1. A quarter of the heat in an uninsulated house is lost through the roof, according to the Energy Saving Trust, so insulating the loft is a great way to retain heat and save money.
Even if your loft has insulation, it may not be thick enough - the recommended depth for mineral wool is 27cm, but other types of insulation may be different. You should lay the insulation between the joists and then across them at a 90-degree angle to create two layers, although rigid insulation boards are useful if you want to board over the loft for storage.
2. Open chimney breasts can be very draughty, so if you have an unused fireplace, get the chimney capped on the roof (by a roofer) and fit a chimney balloon from below. This inflates inside the chimney to keep warm air in the room and block cold air coming down the chimney, but of course, the fireplace can’t be used with it in place.
3. Letting in sunlight during the day makes rooms warmer, especially if they’re south facing. The best way to retain that heat is to close the curtains or blinds when it starts to get dark. If you’re at work at that time, this isn’t possible, but clever technology can do it for you.
For example, the Ultra range of powered blinds from Appeal Home Shading (www.appealshading.com) can be programmed according to the time, temperature or light. If you want the blinds to close at dusk or when the temperature falls below a certain level, you can set them to, so the room stays warmer than it otherwise would - now that’s technology at its best.
4. If you prefer curtains, make sure they’re thermal ones or have a thick lining - this is one of the best ways to minimise heat loss through windows and patio doors. For extra insulation at this time of year, fit a curtain pole above your home’s front and back doors and hang a thick curtain across it, especially if the doors are partially or fully glazed.
5. To keep your home’s boiler working efficiently, make sure it’s serviced annually. Research by boiler manufacturer Worcester, Bosch Group (see www.worcester-bosch.co.uk for installers), found that less than half of the homeowners questioned had remembered to do this, while one in five had never had their boiler serviced.

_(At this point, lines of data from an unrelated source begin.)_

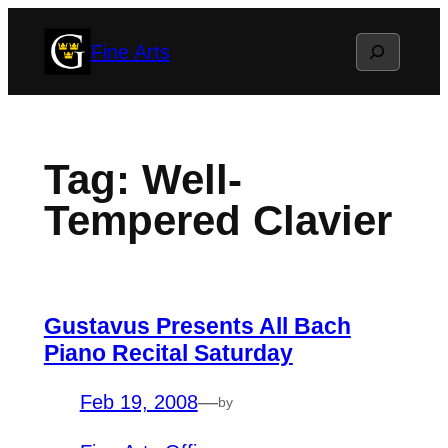
Skip
Search
Fine Arts
to
content
Tag:
Well-
Tempered Clavier
Gustavus Presents All Bach
Piano Recital Saturday
Feb 19, 2008
—
by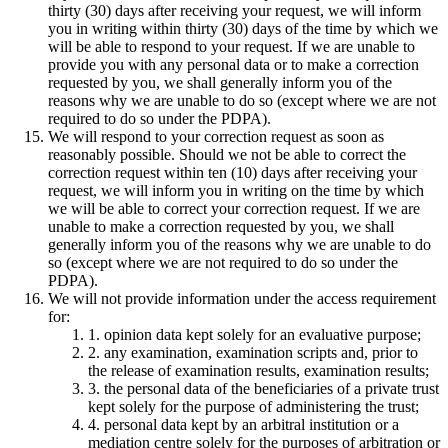
thirty (30) days after receiving your request, we will inform
you in writing within thirty (30) days of the time by which we
will be able to respond to your request. If we are unable to
provide you with any personal data or to make a correction
requested by you, we shall generally inform you of the
reasons why we are unable to do so (except where we are not
required to do so under the PDPA).
We will respond to your correction request as soon as
reasonably possible. Should we not be able to correct the
correction request within ten (10) days after receiving your
request, we will inform you in writing on the time by which
we will be able to correct your correction request. If we are
unable to make a correction requested by you, we shall
generally inform you of the reasons why we are unable to do
so (except where we are not required to do so under the
PDPA).
We will not provide information under the access requirement
for:
1. opinion data kept solely for an evaluative purpose;
2. any examination, examination scripts and, prior to
the release of examination results, examination results;
3. the personal data of the beneficiaries of a private trust
kept solely for the purpose of administering the trust;
4. personal data kept by an arbitral institution or a
mediation centre solely for the purposes of arbitration or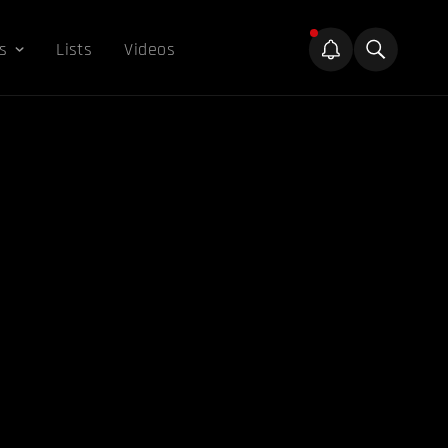
s
Lists
Videos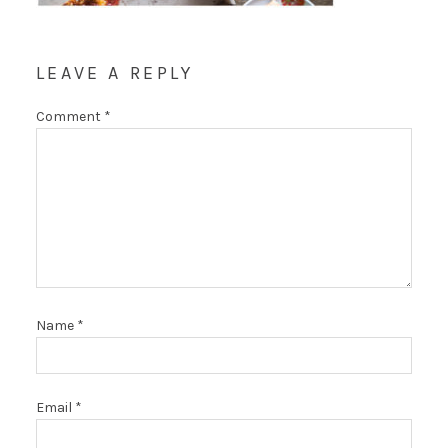
LEAVE A REPLY
Comment
*
Name
*
Email
*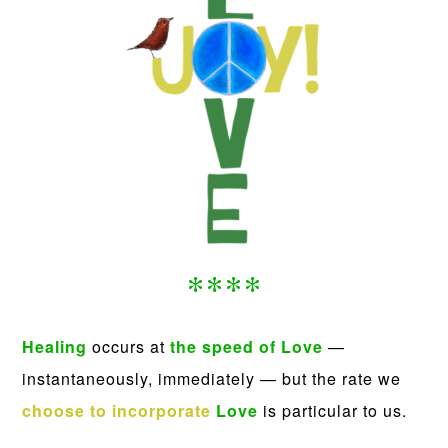
****
Healing
occurs at
the speed of Love
—
instantaneously, immediately — but the rate we
choose to incorporate
Love
is particular to us.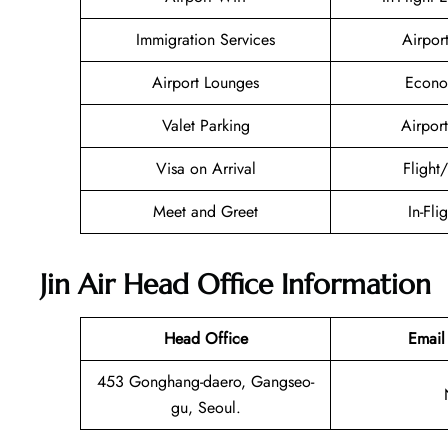
Immigration Services
Airpor
Airport Lounges
Econo
Valet Parking
Airport
Visa on Arrival
Flight
Meet and Greet
In-Fli
Jin Air Head Office Information
Head Office
Email
453 Gonghang-daero, Gangseo-
gu, Seoul.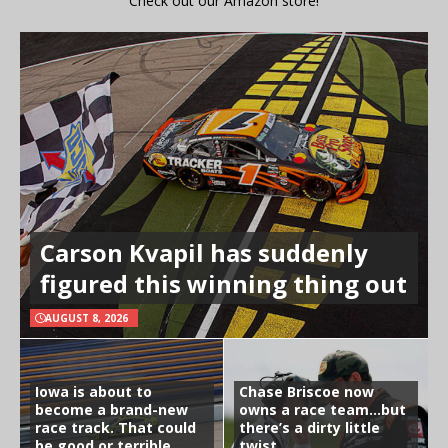
Check out our Amazon store!
Carson Kvapil has suddenly
figured this winning thing out
AUGUST 8, 2026
Iowa is about to
Chase Briscoe now
become a brand-new
owns a race team…but
race track. That could
there’s a dirty little
be good or terrible
twist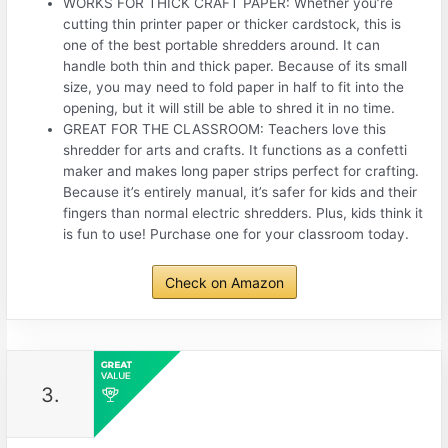
WORKS FOR THICK CRAFT PAPER: Whether you’re
cutting thin printer paper or thicker cardstock, this is
one of the best portable shredders around. It can
handle both thin and thick paper. Because of its small
size, you may need to fold paper in half to fit into the
opening, but it will still be able to shred it in no time.
GREAT FOR THE CLASSROOM: Teachers love this
shredder for arts and crafts. It functions as a confetti
maker and makes long paper strips perfect for crafting.
Because it’s entirely manual, it’s safer for kids and their
fingers than normal electric shredders. Plus, kids think it
is fun to use! Purchase one for your classroom today.
Check on Amazon
3.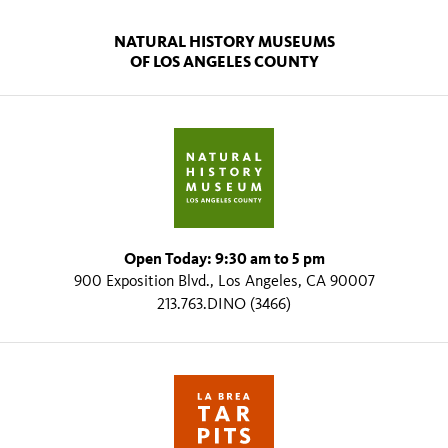
NATURAL HISTORY MUSEUMS
OF LOS ANGELES COUNTY
Open Today: 9:30 am to 5 pm
900 Exposition Blvd., Los Angeles, CA 90007
213.763.DINO (3466)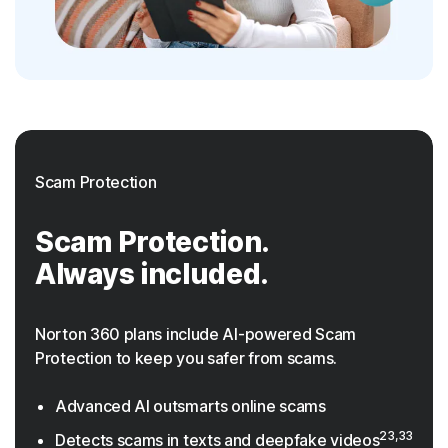
Scam Protection
Scam Protection.
Always included.
Norton 360 plans include AI-powered Scam
Protection to keep you safer from scams.
Advanced AI outsmarts online scams
23,33
Detects scams in texts and deepfake videos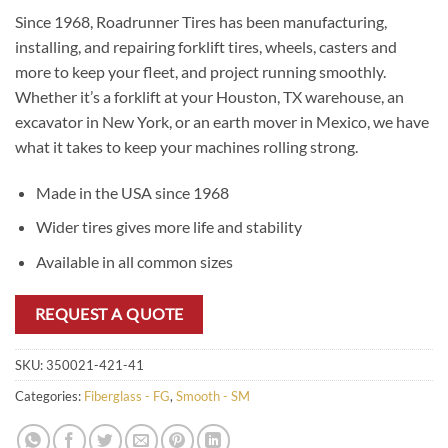
Since 1968, Roadrunner Tires has been manufacturing,
installing, and repairing forklift tires, wheels, casters and
more to keep your fleet, and project running smoothly.
Whether it’s a forklift at your Houston, TX warehouse, an
excavator in New York, or an earth mover in Mexico, we have
what it takes to keep your machines rolling strong.
Made in the USA since 1968
Wider tires gives more life and stability
Available in all common sizes
REQUEST A QUOTE
SKU:
350021-421-41
Categories:
Fiberglass - FG
,
Smooth - SM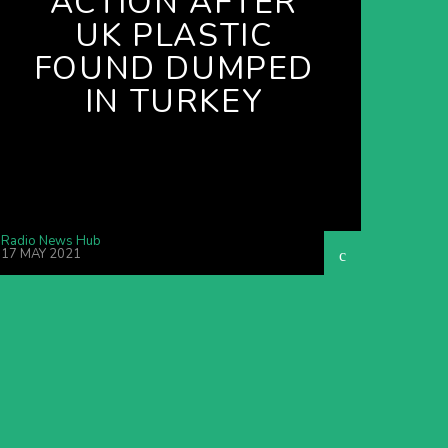
ACTION AFTER
UK PLASTIC
FOUND DUMPED
IN TURKEY
Radio News Hub
17 MAY 2021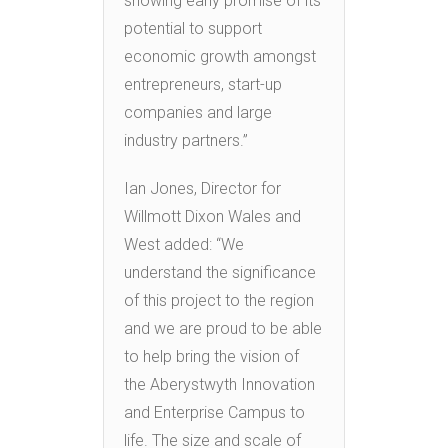
showing early promise of its
potential to support
economic growth amongst
entrepreneurs, start-up
companies and large
industry partners.”
Ian Jones, Director for
Willmott Dixon Wales and
West added: “We
understand the significance
of this project to the region
and we are proud to be able
to help bring the vision of
the Aberystwyth Innovation
and Enterprise Campus to
life. The size and scale of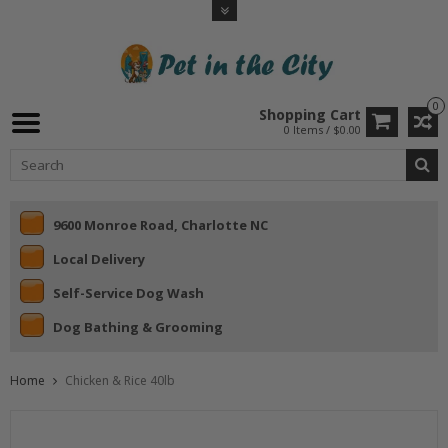
0
Shopping Cart
0 Items / $0.00
9600 Monroe Road, Charlotte NC
Local Delivery
Self-Service Dog Wash
Dog Bathing & Grooming
Home
Chicken & Rice 40lb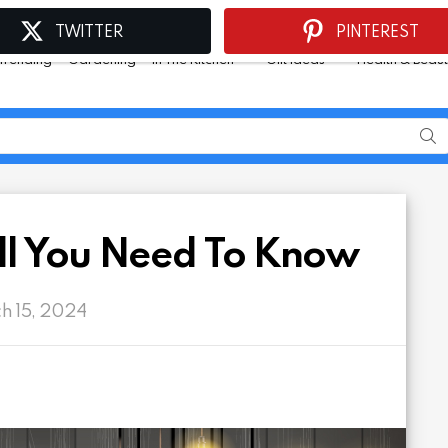
TWITTER
PINTEREST
Trending
Gardening
In The Kitchen
Gift Ideas
Health & Beau
ll You Need To Know
ch 15, 2024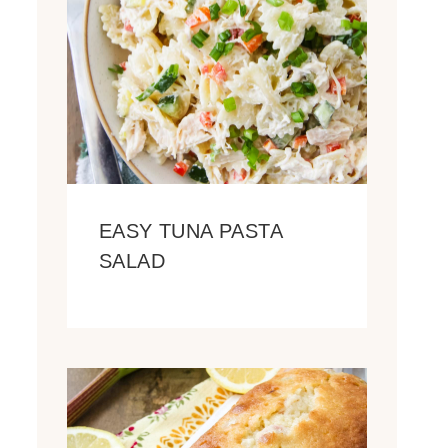
EASY TUNA PASTA
SALAD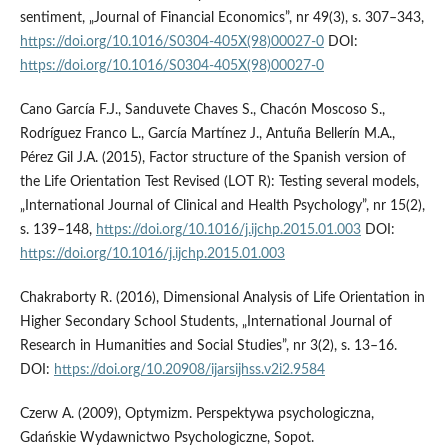
sentiment, „Journal of Financial Economics”, nr 49(3), s. 307–343,
https://doi.org/10.1016/S0304-405X(98)00027-0
DOI:
https://doi.org/10.1016/S0304-405X(98)00027-0
Cano García F.J., Sanduvete Chaves S., Chacón Moscoso S.,
Rodríguez Franco L., García Martínez J., Antuña Bellerín M.A.,
Pérez Gil J.A. (2015), Factor structure of the Spanish version of
the Life Orientation Test Revised (LOT R): Testing several models,
„International Journal of Clinical and Health Psychology”, nr 15(2),
s. 139–148,
https://doi.org/10.1016/j.ijchp.2015.01.003
DOI:
https://doi.org/10.1016/j.ijchp.2015.01.003
Chakraborty R. (2016), Dimensional Analysis of Life Orientation in
Higher Secondary School Students, „International Journal of
Research in Humanities and Social Studies”, nr 3(2), s. 13–16.
DOI:
https://doi.org/10.20908/ijarsijhss.v2i2.9584
Czerw A. (2009), Optymizm. Perspektywa psychologiczna,
Gdańskie Wydawnictwo Psychologiczne, Sopot.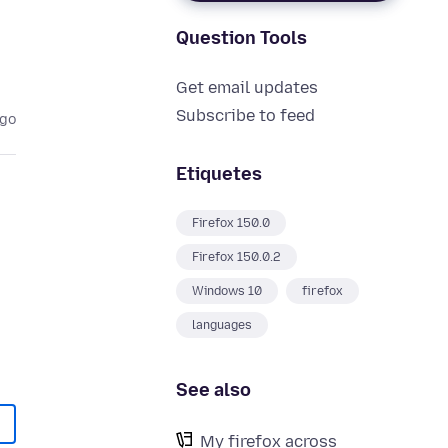
Question Tools
Get email updates
Subscribe to feed
ago
Etiquetes
Firefox 150.0
Firefox 150.0.2
Windows 10
firefox
languages
See also
My firefox across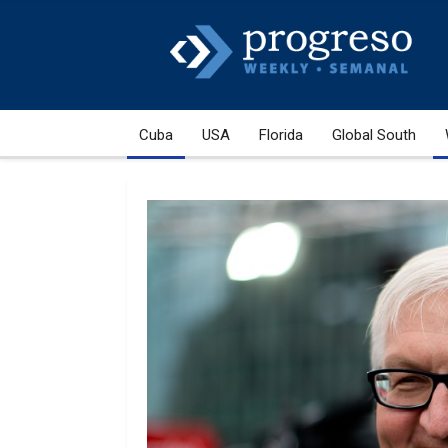
Cuba
USA
Florida
Global South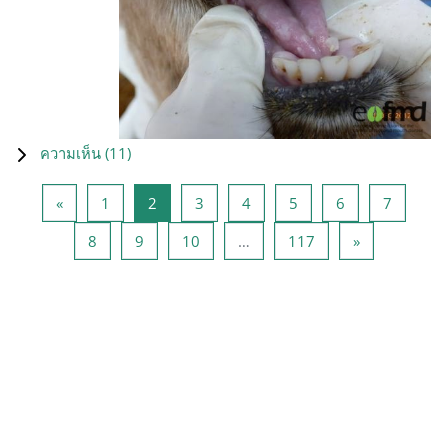
ความเห็น (
11
)
Previous page
หน้า 1
หน้า 2
หน้า 3
หน้า 4
หน้า 5
หน้า 6
หน้า 7
«
1
2
3
4
5
6
7
หน้า 8
หน้า 9
หน้า 10
หน้า 117
Next page
8
9
10
…
117
»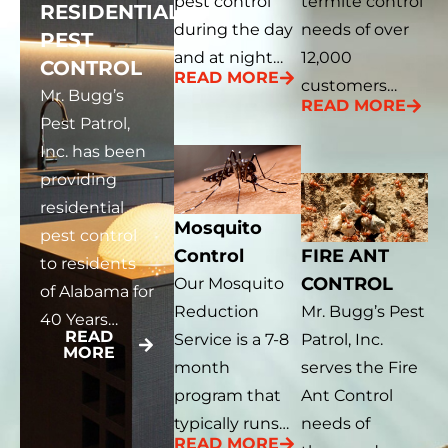
pest control
termite control
RESIDENTIAL
during the day
needs of over
PEST
and at night…
12,000
CONTROL
READ MORE
customers…
Mr. Bugg’s
READ MORE
Pest Patrol,
Inc. has been
providing
residential
Mosquito
pest control
Control
FIRE ANT
to residents
CONTROL
Our Mosquito
of Alabama for
Reduction
Mr. Bugg’s Pest
40 Years…
READ
Service is a 7-8
Patrol, Inc.
MORE
month
serves the Fire
program that
Ant Control
typically runs…
needs of
READ MORE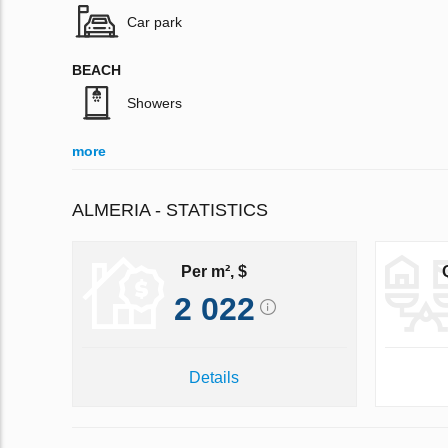
Car park
BEACH
Showers
more
ALMERIA - STATISTICS
Per m², $
2 022
Details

“Even new boilers need to be checked each year,” says Worcester’s Martyn Bridges. “This is even more important the older the boiler gets. A boiler is one of the most relied on appliances in the home, but is largely forgotten about until it actually stops working.”
A boiler service, which should include checking the effectiveness of the flue and that the boiler is safe, among other things, must be carried out by a Gas Safe Register engineer (www.gassaferegister.co.uk), or OFTEC registered (www.oftec.org.uk/consumers/consumers) for oil-fired boilers.